Reconstructing hands in 3D space is an important component of our non-verbal communications. See above for the quintessential Italian experience. (This also forms the punchline to the groan-worthy Dad joke: how do you silence an Italian? Tie up their hands.)
There have been no shortage of AI models over the past 10-15 years that try to match hand motions fluidly, and at high frame rates. Early attempts started with identifying the finger tips, then some basic splines (bones) between joints, and into the white-glove approximations like with HaMeR.
The problem with hand detection has always been when leaving safe orientations – the standard overhead poses we think about when looking at our own hands. Complex oblique and/or occluded views are typically fleeting, yet this is exactly where previous AI/ML models lose their detection, and either blank out (stop detection), or make spurious guesses – these guesses can result in anything ranging from noise/jitter, all the way up to distorted fingers or obviously physically impossible contortions.
HaMeR has the full gamut of open source evidence that they are more effectively solving for these edge cases, as showcased via their Project Page, Paper, Code Repository, Demo on Huggingface, and working Google Colab. To top it all off, they will be releasing training data soon, too, so that you can extend their model for your particular use case.
- Be sure to go to the Project Page to watch their embedded video demonstrations.
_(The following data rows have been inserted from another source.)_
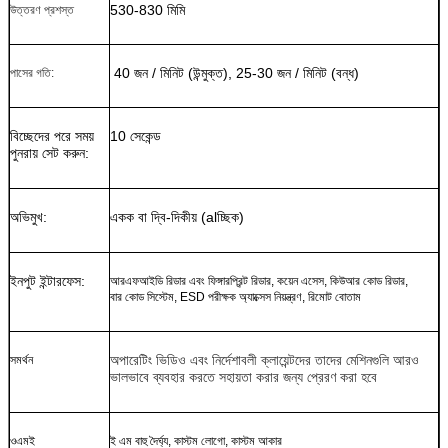
530-830 মিমি
উত্তরণ প্রশস্ত
40 জন / মিনিট (উন্মুক্ত), 25-30 জন / মিনিট (বন্ধ)
পাসের গতি:
বিচ্ছেদের পরে সময়
10 সেকেন্ড
পুনরায় সেট করুন:
অভিমুখ:
একক বা দ্বি-দিকীয় (alচ্ছিক)
ইনপুট ইন্টারফেস:
আরএফআইডি রিডার এবং ফিঙ্গারপ্রিন্ট রিডার, কয়েন এসেস, কিউআর কোড রিডার,
বার কোড সিস্টেম, ESD পরীক্ষক অ্যাক্সেস নিয়ন্ত্রণ, রিমোট বোতাম
অপারেটিং ভিডিও এবং নির্দেশাবলী ক্লায়েন্টদের তাদের মেশিনগুলি আরও
সমর্থন
ভালভাবে ব্যবহার করতে সহায়তা করার জন্য প্রেরণ করা হবে
ওএমই
ই এম বাহু দৈর্ঘ্য, কাস্টম লোগো, কাস্টম আকার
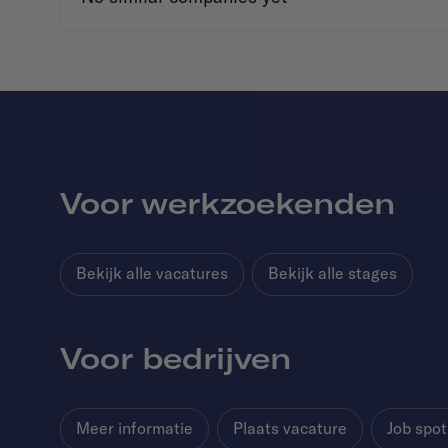
Voor werkzoekenden
Bekijk alle vacatures
Bekijk alle stages
Voor bedrijven
Meer informatie
Plaats vacature
Job spot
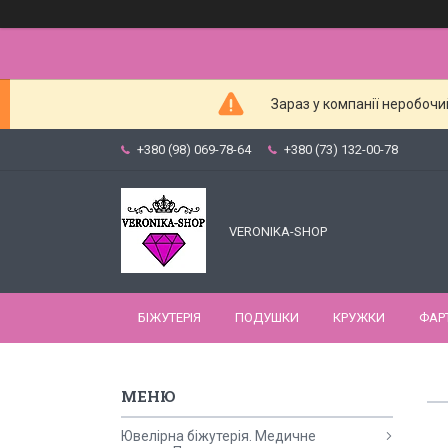
Зараз у компанії неробочи
+380 (98) 069-78-64
+380 (73) 132-00-78
VERONIKA-SHOP
БІЖУТЕРІЯ
ПОДУШКИ
КРУЖКИ
ФАР
Ювелірна біжутерія. Медичне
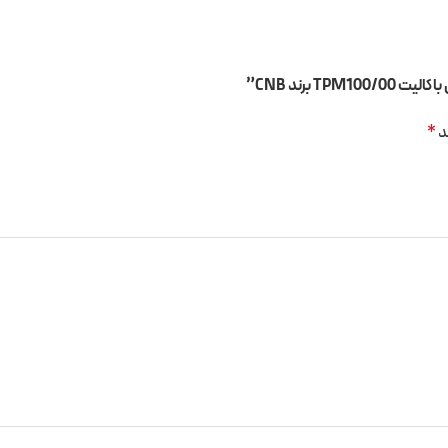
برند CNB”
د
*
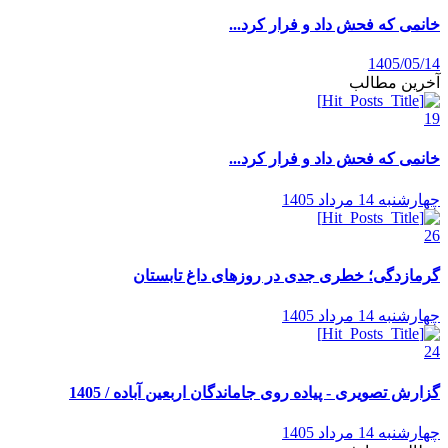
خانمی که فحش داد و فرار کرد...
1405/05/14
آخرین مطالب
19
خانمی که فحش داد و فرار کرد...
چهارشنبه 14 مرداد 1405
26
گرمازدگی؛ خطری جدی در روزهای داغ تابستان
چهارشنبه 14 مرداد 1405
24
گزارش تصویری - پیاده روی جاماندگان اربعین آباده / 1405
چهارشنبه 14 مرداد 1405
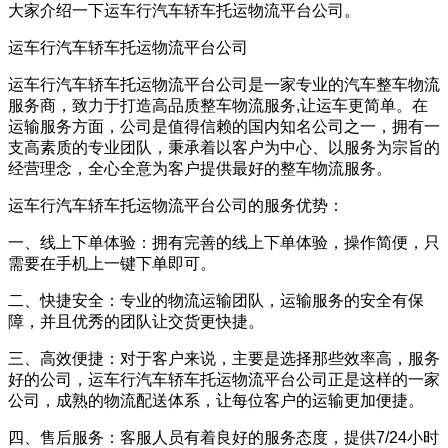
大家介绍一下运车行汽车轿车托运物流平台公司。
运车行汽车轿车托运物流平台公司
运车行汽车轿车托运物流平台公司是一家专业的汽车整车物流
服务商，致力于打造高品质整车物流服务,让运车更简单。在
运输服务方面，公司是值得信赖的国内知名公司之一，拥有一
支高素质的专业团队，秉承着以客户为中心、以服务为宗旨的
经营理念，全心全意为客户提供最好的整车物流服务。
运车行汽车轿车托运物流平台公司的服务优势：
一、线上下单体验：拥有完善的线上下单体验，操作简便，只
需要在手机上一键下单即可。
二、快捷安全：专业的物流运输团队，运输服务的安全有保
障，并且优秀的团队让交货更快捷。
三、高效便捷：对于客户来说，主要是选择那些效率高，服务
好的公司，运车行汽车轿车托运物流平台公司正是这样的一家
公司，成熟的物流配送体系，让每位客户的运输更加便捷。
四、售后服务：客服人员有着良好的服务态度，提供7/24小时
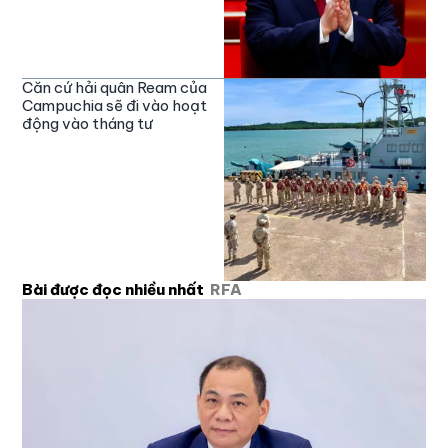
Căn cứ hải quân Ream của
Campuchia sẽ đi vào hoạt
động vào tháng tư
Bài được đọc nhiều nhất
RFA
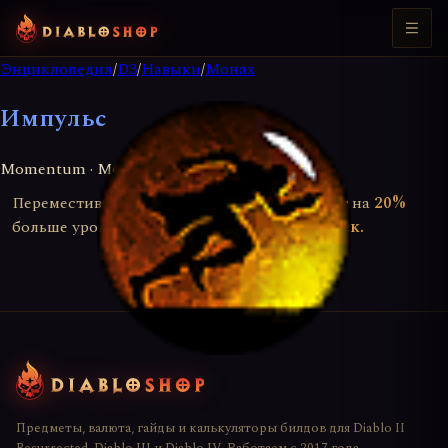
Энциклопедия
/
D3
/
Навыки
/
Монах
Импульс
Momentum · Монах (Пассивный)
Переместившись на 25 м, монахиня наносит на
20%
больше урона. Длительность эффекта —
6 сек.
Предметы, валюта, гайды и калькуляторы билдов для Diablo II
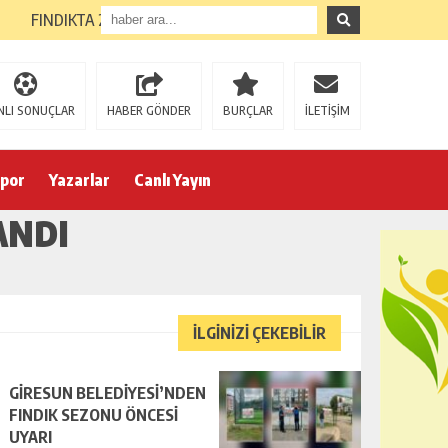
FINDIKTA 255 TL AÇIKLANDI, ÜRETİCİ HÜSRANDA
NLI SONUÇLAR
HABER GÖNDER
BURÇLAR
İLETİŞİM
por
Yazarlar
Canlı Yayın
ANDI
İLGİNİZİ ÇEKEBİLİR
GİRESUN BELEDİYESİ’NDEN
FINDIK SEZONU ÖNCESİ
UYARI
Georgios Pavlakos, as first author, et al, does list their known limitations with the model, but overall, the smaller amount of guesswork and accompanying jitter results in more stable motion/flow than their predecessors.
Implications for this work are useful for inside-out processing of AR/XR applications, where you want your own hands and fingers accurately captured as input to your own commands – but equally for outside-in applications: where remote sensing of the full gamut of human actions as well as non-verbal communications are needed for full and complete understanding of the world around us.